§ **Exercise goal**
The answer must be a single number, namely how many lines in the entries below contain the string "live".

Dataset records:
──────────
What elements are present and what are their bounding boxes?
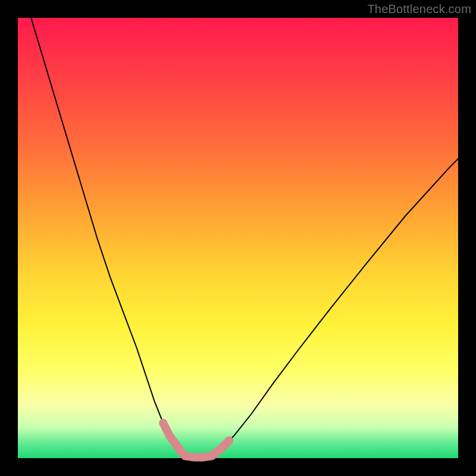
- right-curve: [212, 159, 458, 456]
- left-curve: [31, 18, 185, 456]
- outer-frame: TheBottleneck.com: [0, 0, 476, 476]
- watermark-text: TheBottleneck.com: [367, 2, 471, 16]
- accent-right: [212, 440, 230, 456]
- chart-svg: [18, 18, 458, 458]
- plot-area: [18, 18, 458, 458]
- accent-left: [163, 423, 185, 456]
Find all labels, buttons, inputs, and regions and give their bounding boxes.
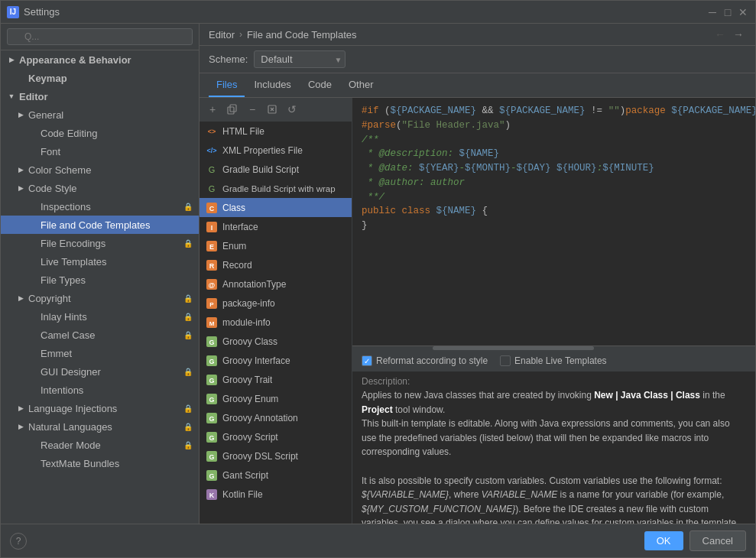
svg-text:@: @ [209, 281, 216, 289]
help-button[interactable]: ? [10, 533, 27, 550]
template-item-annotation[interactable]: @ AnnotationType [200, 274, 352, 294]
template-item-package-info[interactable]: P package-info [200, 294, 352, 313]
sidebar-item-intentions[interactable]: Intentions [1, 381, 199, 399]
template-item-record[interactable]: R Record [200, 255, 352, 274]
sidebar-item-general[interactable]: ▶ General [1, 105, 199, 124]
main-content: Editor › File and Code Templates ← → Sch… [200, 24, 755, 524]
template-item-groovy-trait[interactable]: G Groovy Trait [200, 370, 352, 389]
search-box: 🔍 [1, 24, 199, 50]
template-item-html-file[interactable]: <> HTML File [200, 122, 352, 141]
sidebar-item-appearance[interactable]: ▶ Appearance & Behavior [1, 50, 199, 69]
sidebar-item-code-style[interactable]: ▶ Code Style [1, 179, 199, 197]
sidebar-item-editor[interactable]: ▼ Editor [1, 87, 199, 105]
arrow-icon [28, 367, 37, 376]
add-template-button[interactable]: + [204, 101, 221, 118]
breadcrumb-current: File and Code Templates [247, 29, 357, 41]
settings-dialog: IJ Settings ─ □ ✕ 🔍 ▶ Appearance & Behav [0, 0, 756, 558]
copy-template-button[interactable] [224, 101, 241, 118]
template-item-groovy-annotation[interactable]: G Groovy Annotation [200, 408, 352, 427]
arrow-icon: ▶ [16, 404, 25, 413]
sidebar-item-reader-mode[interactable]: Reader Mode 🔒 [1, 436, 199, 454]
sidebar-item-language-injections[interactable]: ▶ Language Injections 🔒 [1, 399, 199, 417]
groovy-interface-icon: G [206, 355, 218, 367]
scheme-select[interactable]: Default Project [254, 50, 346, 68]
template-item-groovy-script[interactable]: G Groovy Script [200, 427, 352, 446]
restore-template-button[interactable] [264, 101, 281, 118]
sidebar-label: Keymap [28, 73, 67, 84]
lock-icon: 🔒 [183, 368, 193, 376]
sidebar-item-textmate-bundles[interactable]: TextMate Bundles [1, 454, 199, 472]
groovy-dsl-icon: G [206, 450, 218, 462]
reformat-checkbox-row[interactable]: ✓ Reformat according to style [362, 355, 488, 366]
live-templates-checkbox-row[interactable]: Enable Live Templates [500, 355, 607, 366]
template-item-gradle-wrap[interactable]: G Gradle Build Script with wrap [200, 179, 352, 198]
template-name: Groovy Trait [222, 375, 272, 385]
sidebar-label: Intentions [41, 384, 83, 396]
sidebar-item-natural-languages[interactable]: ▶ Natural Languages 🔒 [1, 417, 199, 436]
reformat-checkbox[interactable]: ✓ [362, 355, 372, 366]
template-item-interface[interactable]: I Interface [200, 217, 352, 236]
template-item-gant-script[interactable]: G Gant Script [200, 466, 352, 485]
sidebar-item-keymap[interactable]: Keymap [1, 69, 199, 87]
sidebar-item-inspections[interactable]: Inspections 🔒 [1, 197, 199, 216]
xml-icon: </> [206, 144, 218, 157]
template-item-xml-props[interactable]: </> XML Properties File [200, 141, 352, 160]
description-text: Applies to new Java classes that are cre… [352, 388, 755, 524]
tab-includes[interactable]: Includes [246, 73, 298, 97]
template-item-groovy-class[interactable]: G Groovy Class [200, 332, 352, 351]
close-button[interactable]: ✕ [737, 6, 749, 18]
tab-code[interactable]: Code [300, 73, 339, 97]
sidebar-item-copyright[interactable]: ▶ Copyright 🔒 [1, 289, 199, 307]
sidebar: 🔍 ▶ Appearance & Behavior Keymap ▼ [1, 24, 200, 524]
template-name: package-info [222, 298, 275, 309]
template-item-groovy-enum[interactable]: G Groovy Enum [200, 389, 352, 408]
scroll-indicator [352, 346, 755, 350]
arrow-icon: ▶ [16, 110, 25, 119]
template-item-gradle[interactable]: G Gradle Build Script [200, 160, 352, 179]
back-button[interactable]: ← [712, 28, 728, 41]
tab-other[interactable]: Other [341, 73, 381, 97]
groovy-class-icon: G [206, 336, 218, 348]
code-editor[interactable]: #if (${PACKAGE_NAME} && ${PACKAGE_NAME} … [352, 98, 755, 346]
cancel-button[interactable]: Cancel [689, 530, 746, 551]
ok-button[interactable]: OK [644, 531, 683, 550]
sidebar-item-file-code-templates[interactable]: File and Code Templates [1, 216, 199, 234]
templates-panel: + − ↺ <> HTML Fil [200, 98, 755, 524]
groovy-trait-icon: G [206, 374, 218, 386]
template-item-class[interactable]: C Class [200, 198, 352, 217]
tabs-row: Files Includes Code Other [200, 73, 755, 98]
forward-button[interactable]: → [731, 28, 746, 41]
code-line: **/ [362, 190, 746, 205]
sidebar-item-inlay-hints[interactable]: Inlay Hints 🔒 [1, 307, 199, 326]
code-line: * @description: ${NAME} [362, 147, 746, 161]
sidebar-item-file-types[interactable]: File Types [1, 271, 199, 289]
remove-template-button[interactable]: − [244, 101, 261, 118]
breadcrumb-parent: Editor [209, 29, 235, 41]
live-templates-checkbox[interactable] [500, 355, 511, 366]
sidebar-item-file-encodings[interactable]: File Encodings 🔒 [1, 234, 199, 252]
sidebar-label: Font [41, 146, 60, 157]
maximize-button[interactable]: □ [722, 6, 734, 18]
sidebar-item-live-templates[interactable]: Live Templates [1, 252, 199, 271]
template-item-enum[interactable]: E Enum [200, 236, 352, 255]
sidebar-item-emmet[interactable]: Emmet [1, 344, 199, 362]
template-item-groovy-dsl[interactable]: G Groovy DSL Script [200, 446, 352, 466]
sidebar-item-camel-case[interactable]: Camel Case 🔒 [1, 326, 199, 344]
search-input[interactable] [7, 28, 193, 45]
arrow-icon [28, 385, 37, 394]
template-item-module-info[interactable]: M module-info [200, 313, 352, 332]
template-name: Gant Script [222, 470, 268, 481]
sidebar-item-code-editing[interactable]: Code Editing [1, 124, 199, 142]
code-line: } [362, 219, 746, 233]
sidebar-item-font[interactable]: Font [1, 142, 199, 161]
svg-text:G: G [209, 358, 214, 365]
template-item-groovy-interface[interactable]: G Groovy Interface [200, 351, 352, 370]
sidebar-item-color-scheme[interactable]: ▶ Color Scheme [1, 161, 199, 179]
sidebar-item-gui-designer[interactable]: GUI Designer 🔒 [1, 362, 199, 381]
template-item-kotlin-file[interactable]: K Kotlin File [200, 485, 352, 504]
tab-files[interactable]: Files [209, 73, 245, 97]
groovy-enum-icon: G [206, 393, 218, 405]
revert-template-button[interactable]: ↺ [284, 101, 300, 118]
minimize-button[interactable]: ─ [706, 6, 719, 18]
dialog-body: 🔍 ▶ Appearance & Behavior Keymap ▼ [1, 24, 755, 524]
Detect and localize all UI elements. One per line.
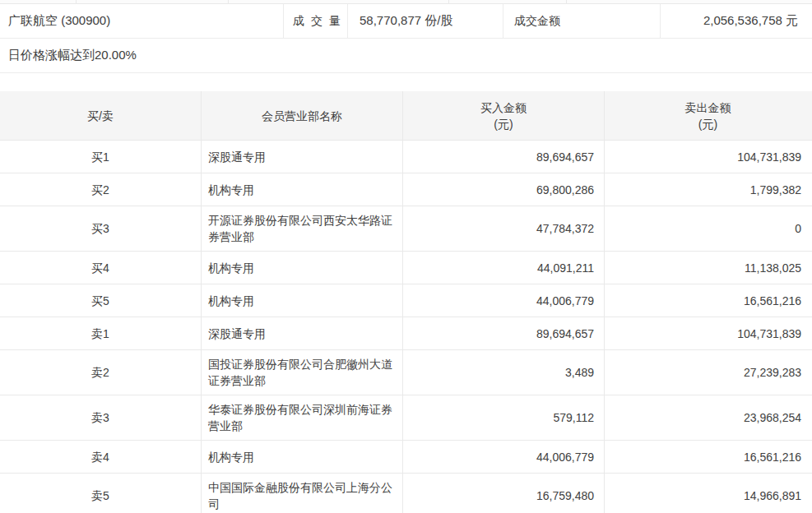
buy-amount-cell: 44,006,779 [403,441,605,473]
side-cell: 买2 [0,173,202,206]
header-sell-amount: 卖出金额 (元) [605,91,811,140]
broker-cell: 深股通专用 [202,141,403,173]
table-body: 买1深股通专用89,694,657104,731,839买2机构专用69,800… [0,141,812,513]
stock-title: 广联航空 (300900) [0,4,284,38]
volume-label: 成交量 [284,4,348,38]
header-broker-label: 会员营业部名称 [262,108,342,124]
sell-amount-cell: 11,138,025 [605,252,811,284]
table-row: 买3开源证券股份有限公司西安太华路证券营业部47,784,3720 [0,206,812,252]
side-cell: 卖5 [0,474,202,513]
buy-amount-cell: 47,784,372 [403,206,605,251]
table-row: 卖1深股通专用89,694,657104,731,839 [0,317,812,350]
buy-amount-cell: 16,759,480 [403,474,605,513]
buy-amount-cell: 579,112 [403,395,605,440]
table-row: 卖4机构专用44,006,77916,561,216 [0,441,812,474]
table-row: 买2机构专用69,800,2861,799,382 [0,173,812,206]
buy-amount-cell: 89,694,657 [403,141,605,173]
price-limit-notice: 日价格涨幅达到20.00% [0,39,812,73]
broker-table: 买/卖 会员营业部名称 买入金额 (元) 卖出金额 (元) 买1深股通专用89,… [0,91,812,513]
divider [448,0,449,3]
volume-value: 58,770,877 份/股 [348,4,503,38]
side-cell: 卖3 [0,395,202,440]
side-cell: 买3 [0,206,202,251]
header-sell-unit: (元) [698,116,717,132]
side-cell: 卖1 [0,317,202,349]
header-buy-label: 买入金额 [480,99,527,116]
broker-cell: 机构专用 [202,284,403,317]
side-cell: 买5 [0,284,202,317]
sell-amount-cell: 104,731,839 [605,317,811,349]
sell-amount-cell: 104,731,839 [605,141,811,173]
broker-cell: 深股通专用 [202,317,403,349]
divider [566,0,567,3]
table-row: 买1深股通专用89,694,657104,731,839 [0,141,812,173]
broker-cell: 中国国际金融股份有限公司上海分公司 [202,474,403,513]
sell-amount-cell: 14,966,891 [605,474,811,513]
turnover-value: 2,056,536,758 元 [661,4,811,38]
buy-amount-cell: 89,694,657 [403,317,605,349]
broker-cell: 华泰证券股份有限公司深圳前海证券营业部 [202,395,403,440]
divider [76,0,77,3]
header-side-label: 买/卖 [87,108,114,124]
sell-amount-cell: 23,968,254 [605,395,811,440]
header-sell-label: 卖出金额 [685,99,731,116]
table-header-row: 买/卖 会员营业部名称 买入金额 (元) 卖出金额 (元) [0,91,812,141]
turnover-label: 成交金额 [503,4,661,38]
header-broker: 会员营业部名称 [202,91,403,140]
table-row: 买5机构专用44,006,77916,561,216 [0,284,812,317]
buy-amount-cell: 44,006,779 [403,284,605,317]
sell-amount-cell: 27,239,283 [605,350,811,395]
table-row: 卖3华泰证券股份有限公司深圳前海证券营业部579,11223,968,254 [0,395,812,441]
table-row: 卖5中国国际金融股份有限公司上海分公司16,759,48014,966,891 [0,474,812,513]
header-buy-amount: 买入金额 (元) [403,91,605,140]
page: 广联航空 (300900) 成交量 58,770,877 份/股 成交金额 2,… [0,0,812,513]
sell-amount-cell: 16,561,216 [605,284,811,317]
buy-amount-cell: 69,800,286 [403,173,605,206]
section-gap [0,73,812,91]
summary-row: 广联航空 (300900) 成交量 58,770,877 份/股 成交金额 2,… [0,4,812,39]
sell-amount-cell: 0 [605,206,811,251]
header-side: 买/卖 [0,91,202,140]
side-cell: 买4 [0,252,202,284]
buy-amount-cell: 44,091,211 [403,252,605,284]
broker-cell: 国投证券股份有限公司合肥徽州大道证券营业部 [202,350,403,395]
table-row: 卖2国投证券股份有限公司合肥徽州大道证券营业部3,48927,239,283 [0,350,812,395]
table-row: 买4机构专用44,091,21111,138,025 [0,252,812,284]
side-cell: 买1 [0,141,202,173]
cropped-row-above [0,0,812,4]
broker-cell: 开源证券股份有限公司西安太华路证券营业部 [202,206,403,251]
broker-cell: 机构专用 [202,252,403,284]
sell-amount-cell: 1,799,382 [605,173,811,206]
side-cell: 卖4 [0,441,202,473]
broker-cell: 机构专用 [202,441,403,473]
sell-amount-cell: 16,561,216 [605,441,811,473]
header-buy-unit: (元) [494,116,513,132]
side-cell: 卖2 [0,350,202,395]
divider [228,0,229,3]
broker-cell: 机构专用 [202,173,403,206]
buy-amount-cell: 3,489 [403,350,605,395]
──────────
§ **Written response**
3